Soa bastante interessante o conflito interno do personagem que  decorre do fato de que, quando escreve obras de fôlego, é um fracasso de vendas, mas quando dedica-se (usando um pseudônimo) a escrever um livro com “temática negra” aos olhos do público, recheado de drogas, tiros, polícia e mortes, criando uma obra em que usa, conscientemente, toda sorte de estereótipos raciais, passa a ser um grande sucesso de vendas e crítica.

Tão envergonhado por ter escrito um livro especialmente focado no que o mercado editorial deseja, ele acaba por usar um pseudônimo e seu editor inventa-lhe uma persona: o autor do best-seller não pode aparecer porque é um fugitivo da polícia, o que aguça ainda mais o interesse do público e aumenta número de vendas.

Nesse contexto, absolutamente entristecido com o rumo dos acontecimentos, Monk profere a frase que parece ser o grande mote do filme e a sua crítica essencial: “quanto mais burro eu sou, mais rico eu fico”.

Em suas tentativas de auto-sabotar-se (e ao seu livro), Monk declara querer mudar o nome de sua obra para “Fuck”, no que os editores surpreendentemente aceitam, não lhe dando outra alternativa senão aceitar o grande sucesso daquele livro que, propositalmente, escreveu para ser o seu pior.

Aqui, há críticas para todos os lados: aos brancos que querem ter, no livro, um bálsamo; aos críticos que fazem uso de jargões que são, na mesma medida, vazios e bastante conhecidos; aos prêmios literários que, tendo seus júris, na maioria das vezes, compostos na sua maioria por brancos, acabam por premiar justamente obras que fortalecem estereótipos; as obras feitas com o único fim de agradar os jurados das grandes premiações (e aqui, nem o Oscar escapa, o que é bem engraçado ao se pensar que o longa concorre ao Oscar de melhor filme). 

Nem mesmo autores negros são poupados pelo protagonista, o que confere uma faceta ainda mais mordaz às críticas: há uma certa rivalidade entre Monk e Sintara Golden (interpertada por Issa Rae), escritora negra que é sucesso de vendas e que lota auditórios para lhe ouvir. 

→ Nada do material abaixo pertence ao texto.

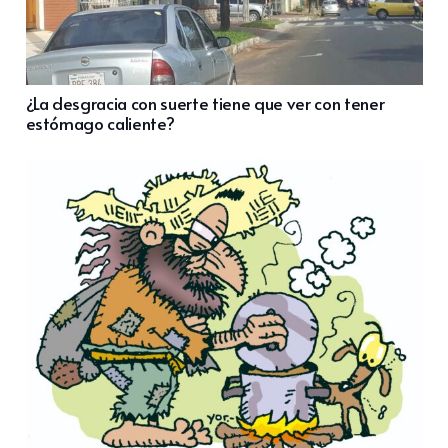
¿La desgracia con suerte tiene que ver con tener
estómago caliente?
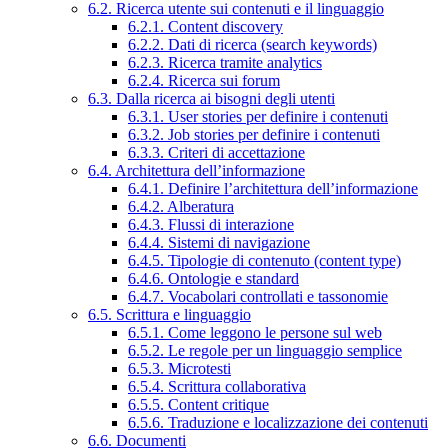
6.2. Ricerca utente sui contenuti e il linguaggio
6.2.1. Content discovery
6.2.2. Dati di ricerca (search keywords)
6.2.3. Ricerca tramite analytics
6.2.4. Ricerca sui forum
6.3. Dalla ricerca ai bisogni degli utenti
6.3.1. User stories per definire i contenuti
6.3.2. Job stories per definire i contenuti
6.3.3. Criteri di accettazione
6.4. Architettura dell’informazione
6.4.1. Definire l’architettura dell’informazione
6.4.2. Alberatura
6.4.3. Flussi di interazione
6.4.4. Sistemi di navigazione
6.4.5. Tipologie di contenuto (content type)
6.4.6. Ontologie e standard
6.4.7. Vocabolari controllati e tassonomie
6.5. Scrittura e linguaggio
6.5.1. Come leggono le persone sul web
6.5.2. Le regole per un linguaggio semplice
6.5.3. Microtesti
6.5.4. Scrittura collaborativa
6.5.5. Content critique
6.5.6. Traduzione e localizzazione dei contenuti
6.6. Documenti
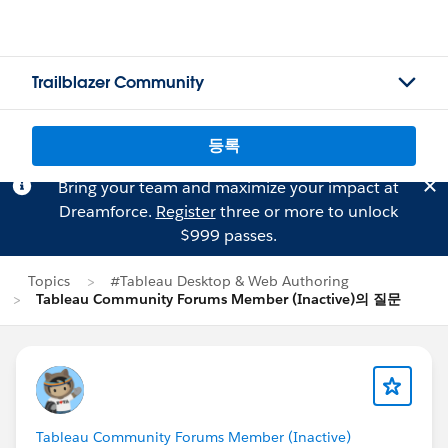
Trailblazer Community
등록
Bring your team and maximize your impact at
Dreamforce.
Register
three or more to unlock
$999 passes.
Topics
#Tableau Desktop & Web Authoring
Tableau Community Forums Member (Inactive)의 질문
Tableau Community Forums Member (Inactive)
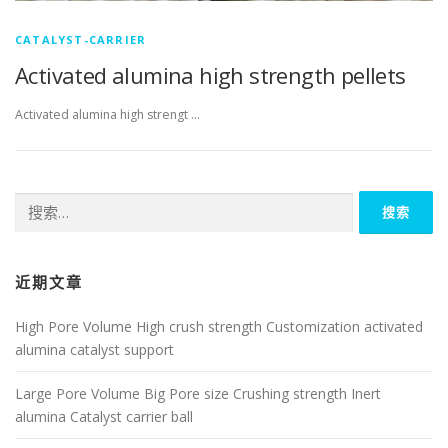
CATALYST-CARRIER
Activated alumina high strength pellets
Activated alumina high strengt …
搜
索：
近期文章
High Pore Volume High crush strength Customization activated
alumina catalyst support
Large Pore Volume Big Pore size Crushing strength Inert
alumina Catalyst carrier ball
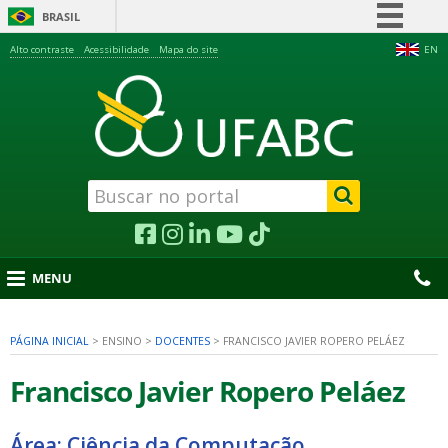
BRASIL
Simplifique!
Alto contraste
Acessibilidade
Mapa do site
EN
Comunica BR
Participe
Acesso à informação
Legislação
Canais
MENU
PÁGINA INICIAL
>
ENSINO
>
DOCENTES
>
FRANCISCO JAVIER ROPERO PELÁEZ
nu
Francisco Javier Ropero Peláez
Área: Ciência da Computação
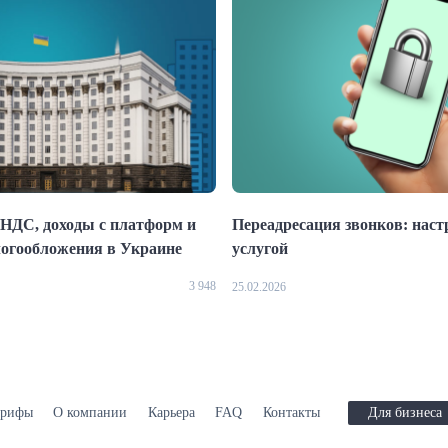
НДС, доходы с платформ и
Переадресация звонков: наст
логообложения в Украине
услугой
3 948
25.02.2026
арифы
О компании
Карьера
FAQ
Контакты
Для бизнеса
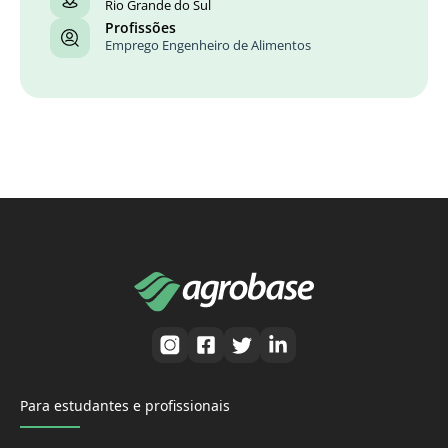
Rio Grande do Sul
Profissões
Emprego Engenheiro de Alimentos
Para estudantes e profissionais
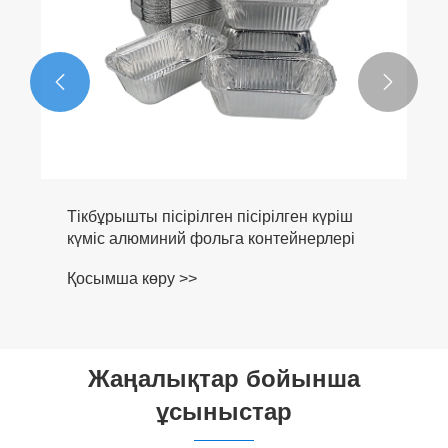


Жаңалықтар бойынша
ұсыныстар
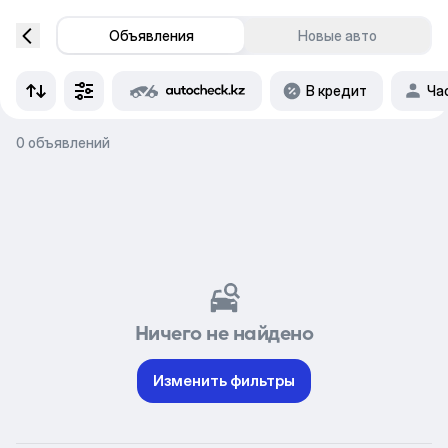
Объявления
Новые авто
В кредит
Ча
0 объявлений
Ничего не найдено
Изменить фильтры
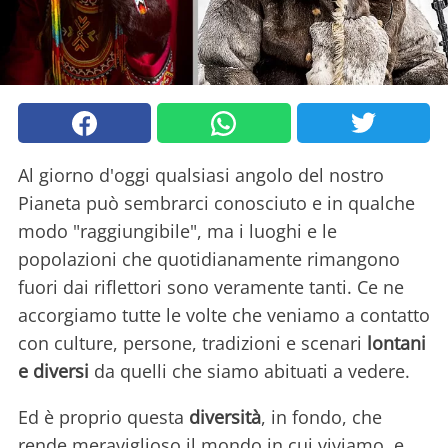
Al giorno d'oggi qualsiasi angolo del nostro
Pianeta può sembrarci conosciuto e in qualche
modo "raggiungibile", ma i luoghi e le
popolazioni che quotidianamente rimangono
fuori dai riflettori sono veramente tanti. Ce ne
accorgiamo tutte le volte che veniamo a contatto
con culture, persone, tradizioni e scenari
lontani
e diversi
da quelli che siamo abituati a vedere.
Ed è proprio questa
diversità
, in fondo, che
rende meraviglioso il mondo in cui viviamo, e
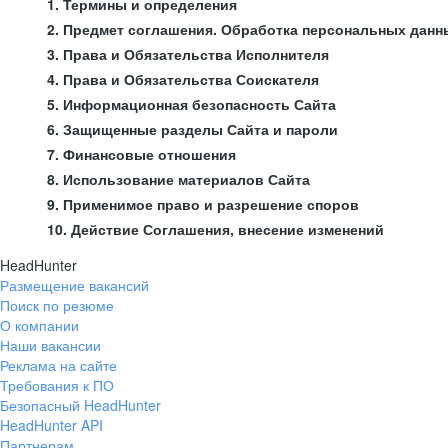
1. Термины и определения
2. Предмет соглашения. Обработка персональных данн
3. Права и Обязательства Исполнителя
4. Права и Обязательства Соискателя
5. Информационная безопасность Сайта
6. Защищенные разделы Сайта и пароли
7. Финансовые отношения
8. Использование материалов Сайта
9. Применимое право и разрешение споров
10. Действие Соглашения, внесение изменений
HeadHunter
Размещение вакансий
Поиск по резюме
О компании
Наши вакансии
Реклама на сайте
Требования к ПО
Безопасный HeadHunter
HeadHunter API
Партнерам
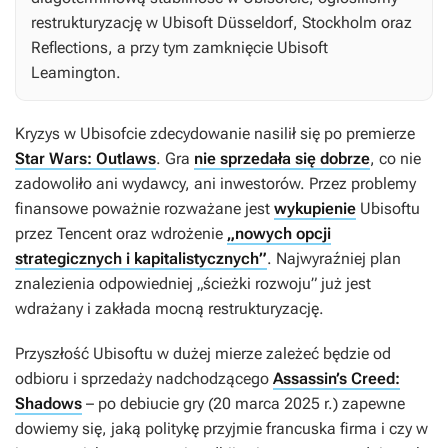
restrukturyzację w Ubisoft Düsseldorf, Stockholm oraz
Reflections, a przy tym zamknięcie Ubisoft
Leamington.
Kryzys w Ubisofcie zdecydowanie nasilił się po premierze
Star Wars: Outlaws
. Gra
nie sprzedała się dobrze
, co nie
zadowoliło ani wydawcy, ani inwestorów. Przez problemy
finansowe poważnie rozważane jest
wykupienie
Ubisoftu
przez Tencent oraz wdrożenie
„nowych opcji
strategicznych i kapitalistycznych”
. Najwyraźniej plan
znalezienia odpowiedniej „ścieżki rozwoju” już jest
wdrażany i zakłada mocną restrukturyzację.
Przyszłość Ubisoftu w dużej mierze zależeć będzie od
odbioru i sprzedaży nadchodzącego
Assassin’s Creed:
Shadows
– po debiucie gry (20 marca 2025 r.) zapewne
dowiemy się, jaką politykę przyjmie francuska firma i czy w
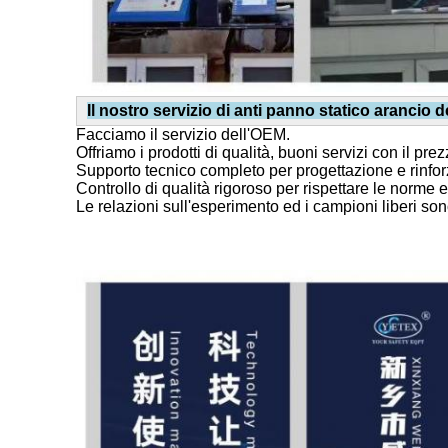
Il nostro servizio di anti panno statico arancio
Facciamo il servizio dell'OEM.
Offriamo i prodotti di qualità, buoni servizi con il pre
Supporto tecnico completo per progettazione e rinfor
Controllo di qualità rigoroso per rispettare le norm
Le relazioni sull'esperimento ed i campioni liberi son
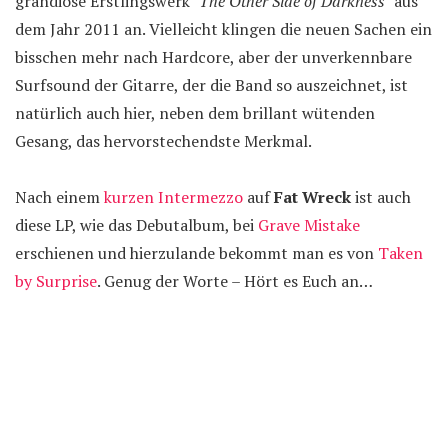
grandiose Erstlingswerk "
The Other Side of Darkness
" aus
dem Jahr 2011 an. Vielleicht klingen die neuen Sachen ein
bisschen mehr nach Hardcore, aber der unverkennbare
Surfsound der Gitarre, der die Band so auszeichnet, ist
natürlich auch hier, neben dem brillant wütenden
Gesang, das hervorstechendste Merkmal.
Nach einem
kurzen Intermezzo
auf
Fat Wreck
ist auch
diese LP, wie das Debutalbum, bei
Grave Mistake
erschienen und hierzulande bekommt man es von
Taken
by Surprise
. Genug der Worte – Hört es Euch an…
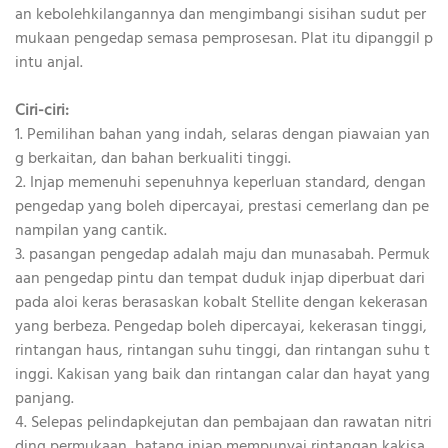
an kebolehkilangannya dan mengimbangi sisihan sudut per
mukaan pengedap semasa pemprosesan. Plat itu dipanggil p
intu anjal.
Ciri-ciri:
1. Pemilihan bahan yang indah, selaras dengan piawaian yan
g berkaitan, dan bahan berkualiti tinggi.
2. Injap memenuhi sepenuhnya keperluan standard, dengan
pengedap yang boleh dipercayai, prestasi cemerlang dan pe
nampilan yang cantik.
3. pasangan pengedap adalah maju dan munasabah. Permuk
aan pengedap pintu dan tempat duduk injap diperbuat dari
pada aloi keras berasaskan kobalt Stellite dengan kekerasan
yang berbeza. Pengedap boleh dipercayai, kekerasan tinggi,
rintangan haus, rintangan suhu tinggi, dan rintangan suhu t
inggi. Kakisan yang baik dan rintangan calar dan hayat yang
panjang.
4. Selepas pelindapkejutan dan pembajaan dan rawatan nitri
ding permukaan, batang injap mempunyai rintangan kakisa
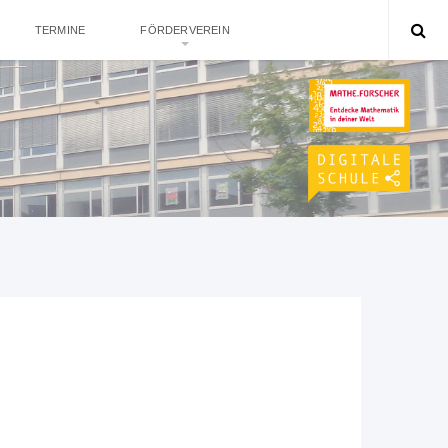
TERMINE
FÖRDERVEREIN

A relação entre ambos é construída de forma bastante inteligente, pois na mesma medida que os aproxima a partir de suas vivências enquanto pessoas negras, também mostra Monk absolutamente inconformado com o fato de Sintara ser negra e produzir o tipo de literatura que mais despreza, a que reduz os negros a um cenário de pobreza e violência.

 Em uma cena em que ambos discutem de forma especialmente elegante, Monk argumenta que a obra de Sintara é destinada a “editores brancos que tem fetiches por traumas de negros” e que há um imenso potencial desperdiçado pelos negros ianques, no que Sintara desarma “seu oponente” ao indagar “se eles compram os manuscritos, é um problema atender ao gosto deles? – eu dou ao Mercado o que ele quer”. 

É notável a beleza dessa discussão, sobretudo por não ser contaminada com noções morais e ainda mais por “não ter um vencedor”, principalmente porque o diretor nos apresenta Sintara, mulher absolutamente inteligente que é, completamente consciente de suas escolhas e lidando de forma muito segura com elas.

 Nem mesmo as muito competentes atuações de Jeffrey Wright, Issa Rae e Erika Alexander e a agradável acidez do roteiro fazem com que a desconexão entre a sátira certeira e o (cansativo) drama familiar não retire boa parte da força de Ficção Americana e, sobretudo, desfaça a sensação de que o filme poderia ser muito mais potente do que conseguiu ser.